One Chinese company, shoemaker Ultrasonic, even offers hope to Naibu investors. After listing in Frankfurt in 2011, its shares fell 79 per cent in a day last year, on news that its chief executive, and much of its cash, had vanished. They recovered when he turned up a few weeks later claiming he had simply lost his mobile phone.


The article further looks at three key aspects:

The functioning of the exchanges
What does it say about London’s Aim that it enabled Naibu’s owners to float just 9 per cent of their shares, gain a £68m valuation for the company and — in the case of two of the top three original shareholders — offload entire stakes, amounting to 30 per cent of the group? Little wonder one FT hack suggests the market be renamed ATM. Sino-Forest’s senior executives found Canada’s market as bountiful: listing and offloading $83m of shares before their company collapsed.

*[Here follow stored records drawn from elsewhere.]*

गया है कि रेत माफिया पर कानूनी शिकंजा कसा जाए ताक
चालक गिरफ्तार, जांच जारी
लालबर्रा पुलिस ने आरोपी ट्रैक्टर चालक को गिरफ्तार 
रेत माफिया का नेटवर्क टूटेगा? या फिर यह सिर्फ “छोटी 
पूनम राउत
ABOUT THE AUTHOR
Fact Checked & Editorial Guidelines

The role of non-executive directors
Under the Aim rules, Naibu’s did not have to adopt the UK Corporate Governance Code, but they were required “to aspire to achieve the key elements”. Yet, in spite of claiming 30 years’ experience of the City, they seemed to do little for their £60,000-a-year part-time salaries beyond setting up an Aim compliance committee — and perhaps hanging on the telephone, in vain, to Fujian province.

The integrity of corporate advisers
Naibu’s nominated adviser, before it relinquished its licence, filled the company’s Aim admission document with claims that it was China’s 10th-largest sportswear brand — in a survey commissioned by Naibu itself — in a booming market. For its diligence, it took an initial fee of £30,000, a further fee of £170,000, and commission at the rate of 5 per cent of the aggregate sums raised.


The above is all very relevant for China listed companies on Bursa and SGX ("S-chips"). My concern in all of this is the enforcement across borders, which seems to me very complicated.

However, there might be some hope. I wrote before about China Sky, Singapore's Business Times reported regarding enforcement against its former CEO, some snippets:


Former chief executive of beleaguered China Sky Chemical Fibre, Huang Zhong Xuan, will pay a civil penalty of S$2.5 million and surrender 10 per cent of his shareholding in China Sky under a settlement agreement with the Monetary Authority of Singapore (MAS).

The civil penalty was meted out after he admitted to making misleading public disclosures and failing to make the required disclosures to the market, thereby breaching the Securities and Futures Act (SFA), the MAS said on Thursday.

The S$2.5 million penalty will be paid from the US$3.7 million in his Singapore bank account, which was frozen under a High Court injunction that MAS obtained in 2013. The surrender or cancellation of his shares will raise the net asset value per share for existing China Sky shareholders.

MAS assistant managing director for capital markets Lee Boon Ngiap said: "The offer by Huang to surrender 10 per cent of his shareholdings in China Sky is the first negotiated settlement of its kind, directly benefiting existing shareholders of China Sky. 

CAD director Tan Boon Gin said: "Cases like this have jurisdictional issues that make case resolution challenging. This case has come to a successful resolution through close collaboration between MAS, CAD and SGX, as well as assistance rendered by the authorities and regulators in the People's Republic of China.